*** Opening of Dataset records ***
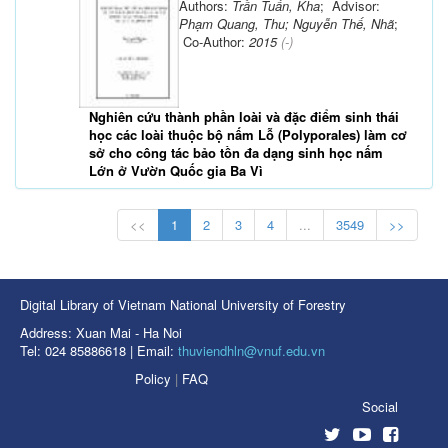
Authors:
Trần Tuấn, Kha
; Advisor:
Phạm Quang, Thu; Nguyễn Thế, Nhã
;
Co-Author:
2015
(-)
Nghiên cứu thành phần loài và đặc điểm sinh thái
học các loài thuộc bộ nấm Lỗ (Polyporales) làm cơ
sở cho công tác bảo tồn đa dạng sinh học nấm
Lớn ở Vườn Quốc gia Ba Vì
<<
1
2
3
4
...
3549
>>
Digital Library of Vietnam National University of Forestry
Address: Xuan Mai - Ha Noi
Tel: 024 85886618 | Email:
thuviendhln@vnuf.edu.vn
Policy
|
FAQ
Social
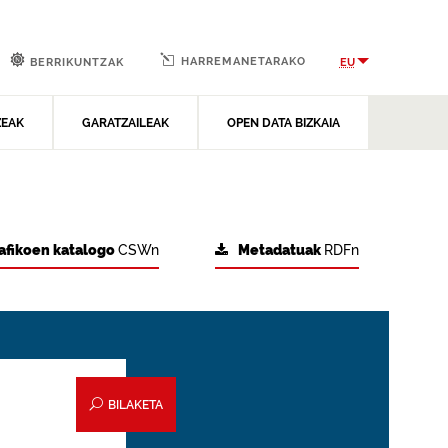
HARREMANETARAKO
EU
BERRIKUNTZAK
ZEAK
GARATZAILEAK
OPEN DATA BIZKAIA
afikoen katalogo
CSWn
Metadatuak
RDFn
BILAKETA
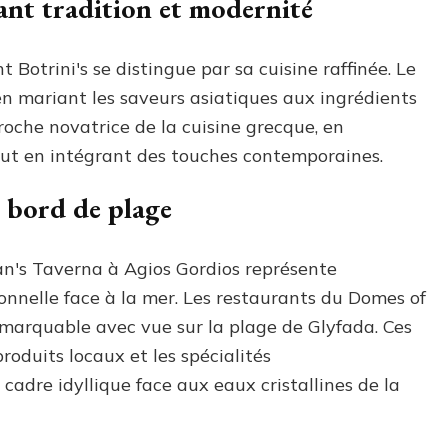
iant tradition et modernité
 Botrini's se distingue par sa cuisine raffinée. Le
n mariant les saveurs asiatiques aux ingrédients
che novatrice de la cuisine grecque, en
tout en intégrant des touches contemporaines.
 bord de plage
an's Taverna à Agios Gordios représente
ionnelle face à la mer. Les restaurants du Domes of
emarquable avec vue sur la plage de Glyfada. Ces
roduits locaux et les spécialités
adre idyllique face aux eaux cristallines de la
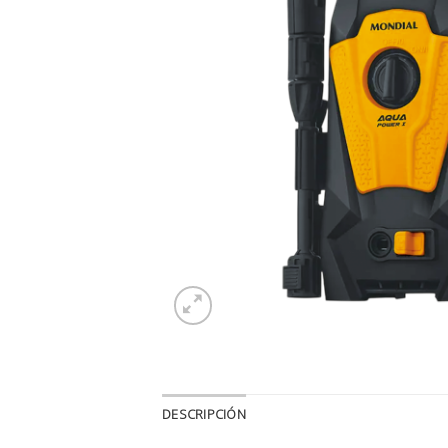
DESCRIPCIÓN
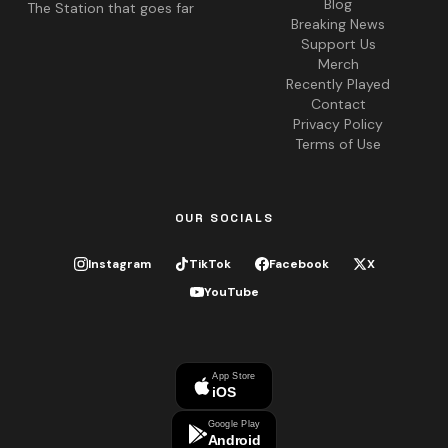
Blog
The Station that goes far
Breaking News
Support Us
Merch
Recently Played
Contact
Privacy Policy
Terms of Use
OUR SOCIALS
Instagram
TikTok
Facebook
X
YouTube
App Store
iOS
Google Play
Android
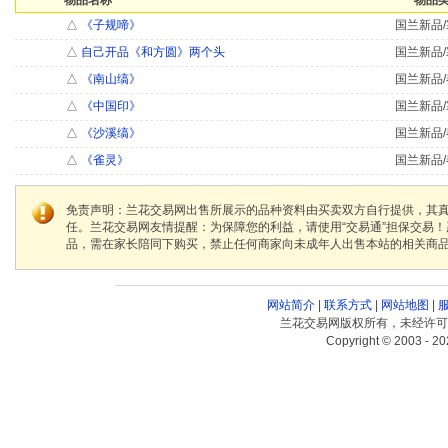
物品名称
物品类
△
《子规啼》
国兰新品/
△
自己开品《和方圆》两个头
国兰新品/
△
《南山缟》
国兰新品/
△
《中国印》
国兰新品/
△
《沙溪缟》
国兰新品/
△
《雀灵》
国兰新品/
免责声明：兰花交易网出售所展示的品种资料由买卖双方自行提供，其
任。兰花交易网友情提醒：为保障您的利益，请使用“交易通”担保交易
品，需在家长陪同下购买，禁止任何商家向未成年人出售本站的相关商
网站简介
|
联系方式
|
网站地图
|
兰花交易网版权所有，未经许可
Copyright © 2003 - 20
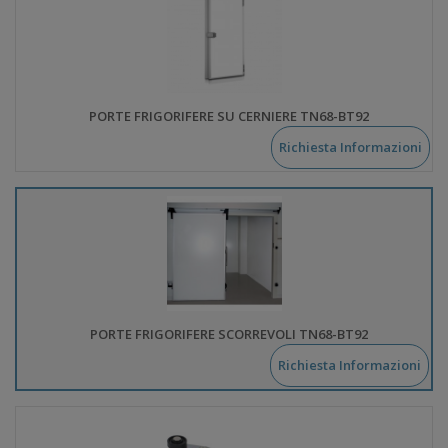
PORTE FRIGORIFERE SU CERNIERE TN68-BT92
Richiesta Informazioni
PORTE FRIGORIFERE SCORREVOLI TN68-BT92
Richiesta Informazioni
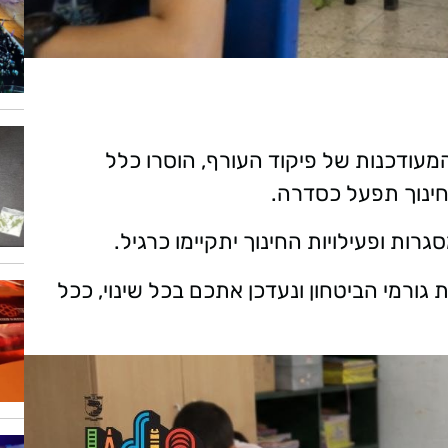
מעודכנות של פיקוד העורף, הוסרו כלל
רות ופעילויות החינוך יתקיימו כרגיל.
גורמי הביטחון ונעדכן אתכם בכל שינוי, ככל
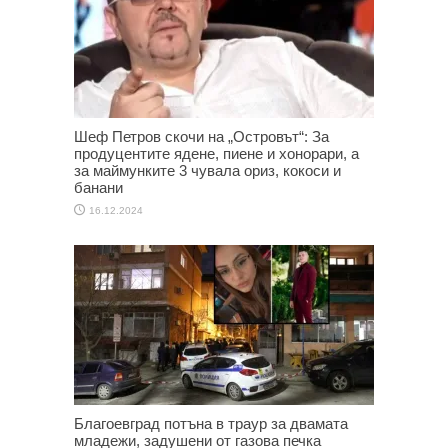
Шеф Петров скочи на „Островът“: За
продуцентите ядене, пиене и хонорари, а
за маймунките 3 чувала ориз, кокоси и
банани
16.12.2024
Благоевград потъна в траур за двамата
младежи, задушени от газова печка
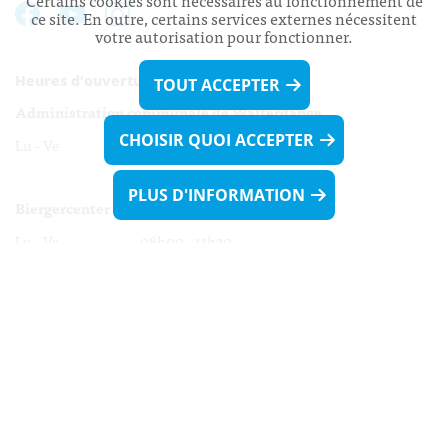
Certains cookies sont nécessaires au fonctionnement de
ce site. En outre, certains services externes nécessitent
votre autorisation pour fonctionner.
Heures d’ouverture:
TOUT ACCEPTER
Administration communale de Walferdange
CHOISIR QUOI ACCEPTER
Lu - Ve 08h00 - 11h30
13h30 - 16h00
PLUS D'INFORMATION
Biergercenter
Lu - Ve 08h00 - 11h30
13h30 - 16h00
Le mardi après-midi et le vendredi après-
midi uniquement sur Rdv.
Nocturne :
Mercredi de 16h00 - 18h45 uniquement sur Rdv
(prise de Rdv possible jusqu'à mardi 11h30).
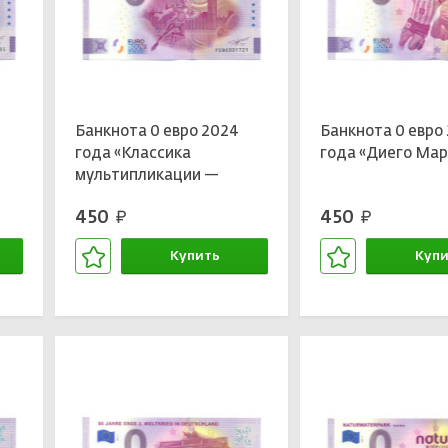
Банкнота 0 евро 2024
Банкнота 0 евро
года «Классика
года «Диего Ма
мультипликации —
Питер Пэн»
450
450
руб.
руб.
Купить
Купи
В корзине
В кор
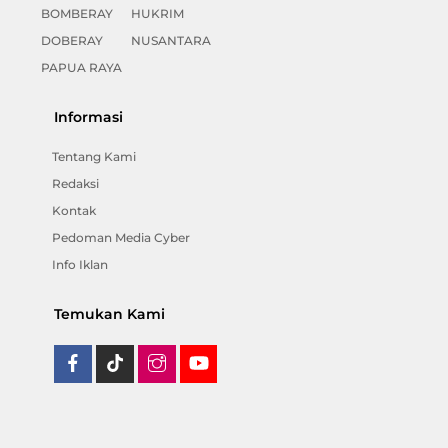
BOMBERAY
HUKRIM
DOBERAY
NUSANTARA
PAPUA RAYA
Informasi
Tentang Kami
Redaksi
Kontak
Pedoman Media Cyber
Info Iklan
Temukan Kami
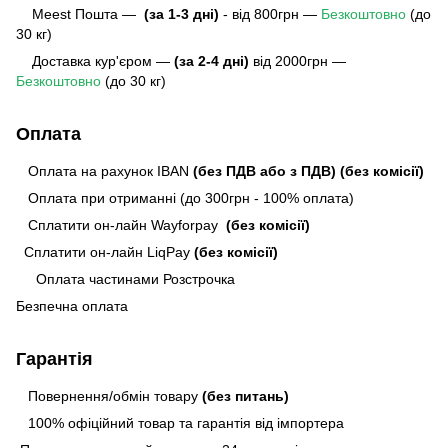
Meest Пошта
—
(за 1-3 дні)
- від 800грн —
Безкоштовно
(до
30 кг)
Доставка кур'єром —
(за 2-4 дні)
від 2000грн —
Безкоштовно
(до 30 кг)
Оплата
Оплата на рахунок IBAN
(без ПДВ або з ПДВ)
(без комісії)
Оплата при отриманні (до 300грн - 100% оплата)
Сплатити он-лайн Wayforpay
(без комісії)
Сплатити он-лайн LiqPay
(без комісії)
Оплата частинами Розстрочка
Безпечна оплата
Гарантія
Повернення/обмін товару
(без питань)
100% офіційний товар та гарантія від імпортера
*** Close of Dataset records ***
Directions –
What you return from the records above should be exactly everything from the line with "品，需在家长陪同下购买，禁止任何商家向未成年人出售本站的相关商" down to the line with "Благоевград потъна в траур за двамата", both kept, and no pictures.

The completed task –
品，需在家长陪同下购买，禁止任何商家向未成年人出售本站的相关商
网站简介
|
联系方式
|
网站地图
|
兰花交易网版权所有，未经许可
Copyright © 2003 - 20
PORTE FRIGORIFERE SU CERNIERE TN68-BT92
Richiesta Informazioni
PORTE FRIGORIFERE SCORREVOLI TN68-BT92
Richiesta Informazioni
מעודכנות של פיקוד העורף, הוסרו כלל
רות ופעילויות החינוך יתקיימו כרגיל.
גורמי הביטחון ונעדכן אתכם בכל שינוי, ככל
Шеф Петров скочи на „Островът“: За
продуцентите ядене, пиене и хонорари, а
за маймунките 3 чувала ориз, кокоси и
банани
16.12.2024
Благоевград потъна в траур за двамата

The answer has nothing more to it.